Charlotte Salomon was a German Jewish artist from a prosperous Berlin family—her father was a surgeon and her stepmother a successful opera and concert singer. Salomon was one the few Jews to be admitted into the Berlin Academy of Art when the Nazis came to power. She fled to the south of France with her grandparents in 1939 following the outbreak of WWII, where she spent her time in exile creating over 1, 300 watercolor paintings. In 1943 at age 26, she was captured and sent to Auschwitz, where she was killed. Her diary, Leben? Oder Theatre?, on which the opera is based, is itself a part fiction and part non-fiction “Singspiel” or “song-play.”

Drawing Life

Drawing Life, a Jewish Music Institute (JMI) production, is inspired by a collection of poems and drawings made by children imprisoned in Terezín. Based on original poems and drawings of the camp inmates, the performance is a dramatized song cycle featuring archive film and survivor testimony.

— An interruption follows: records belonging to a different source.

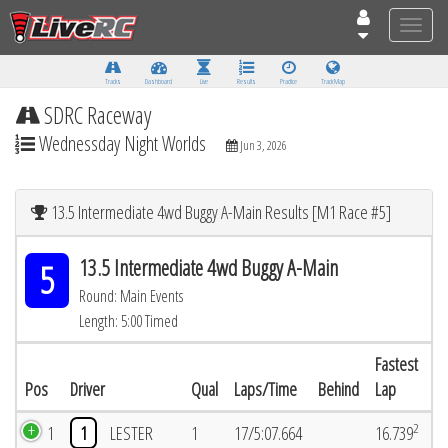
Toggle
naviga
Tracks
Dashboard
Live
Results
Practice
Track Map
SDRC Raceway
Wednessday Night Worlds
Jun 3, 2026
13.5 Intermediate 4wd Buggy A-Main Results [M1 Race #5]
13.5 Intermediate 4wd Buggy A-Main
5
Round: Main Events
Length: 5:00 Timed
Fastest
Pos
Driver
Qual
Laps/Time
Behind
Lap
2
1
1
LESTER
1
17/5:07.664
16.739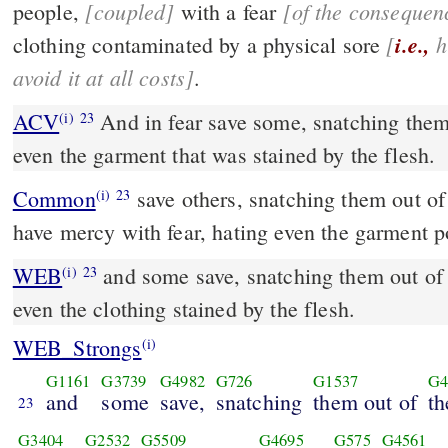
[coupled]
[of the consequenc
people,
with a fear
[
i.e.,
hating sin so much as to
clothing contaminated by a physical sore
avoid it at all costs]
.
ACV
And in fear save some, snatching them 
(i)
23
even the garment that was stained by the flesh.
Common
save others, snatching them out of the fire; and on some
(i)
23
have mercy with fear, hating even the garment po
WEB
and some save, snatching them out of t
(i)
23
even the clothing stained by the flesh.
WEB_Strongs
(i)
G1161
G3739
G4982
G726
G1537
G4
and
some
save,
snatching
them out of
th
23
G3404
G2532
G5509
G4695
G575
G4561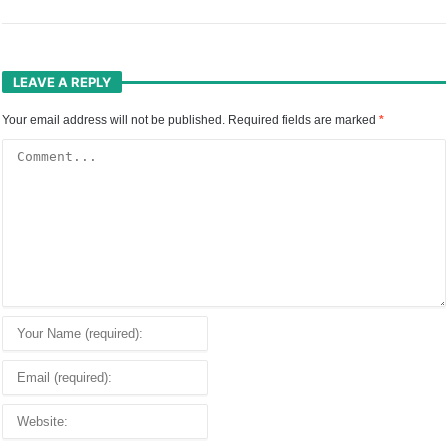
LEAVE A REPLY
Your email address will not be published.
Required fields are marked
*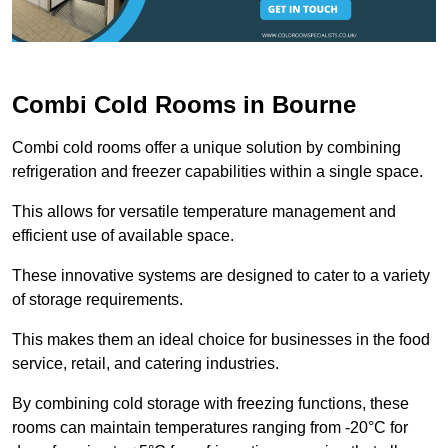
Combi Cold Rooms in Bourne
Combi cold rooms offer a unique solution by combining
refrigeration and freezer capabilities within a single space.
This allows for versatile temperature management and
efficient use of available space.
These innovative systems are designed to cater to a variety
of storage requirements.
This makes them an ideal choice for businesses in the food
service, retail, and catering industries.
By combining cold storage with freezing functions, these
rooms can maintain temperatures ranging from -20°C for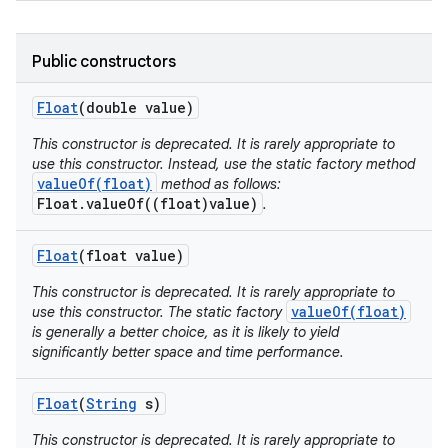
Public constructors
Float
(double value)
This constructor is deprecated. It is rarely appropriate to
use this constructor. Instead, use the static factory method
valueOf(float)
method as follows:
Float.valueOf((float)value)
.
Float
(float value)
This constructor is deprecated. It is rarely appropriate to
valueOf(float)
use this constructor. The static factory
is generally a better choice, as it is likely to yield
significantly better space and time performance.
Float
(
String
s)
This constructor is deprecated. It is rarely appropriate to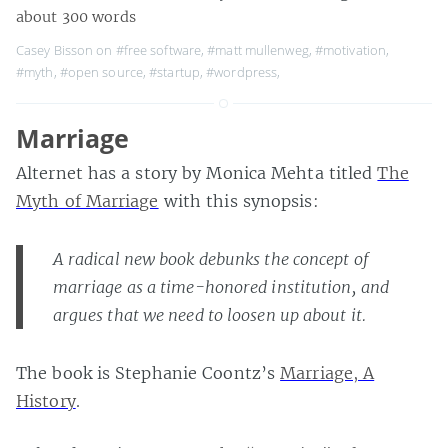
about 300 words
Casey Bisson on
#free software
,
#matt mullenweg
,
#motivation
,
#myth
,
#open source
,
#startup
,
#wordpress
,
Marriage
Alternet has a story by Monica Mehta titled
The
Myth of Marriage
with this synopsis:
A radical new book debunks the concept of
marriage as a time-honored institution, and
argues that we need to loosen up about it.
The book is Stephanie Coontz’s
Marriage, A
History
.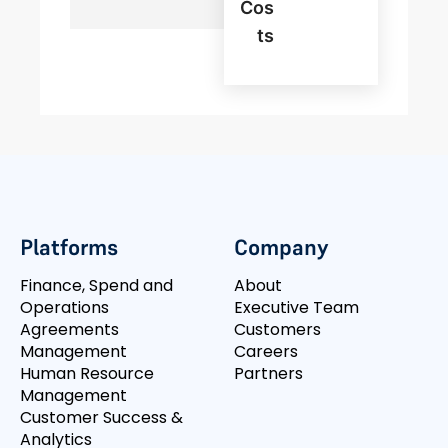
Cos
Ts
Platforms
Company
Finance, Spend and
About
Operations
Executive Team
Agreements
Customers
Management
Careers
Human Resource
Partners
Management
Customer Success &
Analytics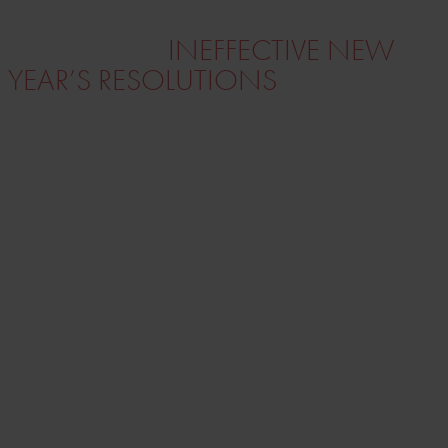
SET MOTIVATING GOALS
INSTEAD OF
INEFFECTIVE NEW
YEAR’S RESOLUTIONS
(New Year’s) resolutions to achieve better
business results or simply to be
“beach-
ready”
in time rarely have a significant
effect.
The goals created with a strong “why” and a
structured approach are the ones you
succeed professionally and personally.
Measurability
and
persistence are
keywords for success
.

I Never Saw Another Butterfly

A one-act play that is based on the poetry written by Jewish children from Prague imprisoned in the model concentration camp Theresienstadt. The play chronicles the experiences of Raja, a girl in Thersienstadt, her family, a teacher, who encourages children's creativity, a young male friend, with whom Raja creates an underground newspaper, and a Terezín rabbi.

Lotte’s Journey

Based on the experiences of young German-Jewish artist, Charlotte Saloman, who painted over 1,300 pieces of art in less than two years before she was transported to Auschwitz in 1943. She was captured while hiding from the Nazis in the South of France and transported to the camp where she died at age 26. The play contrasts the dark journey to Auschwitz with the colorful imagery of her paintings.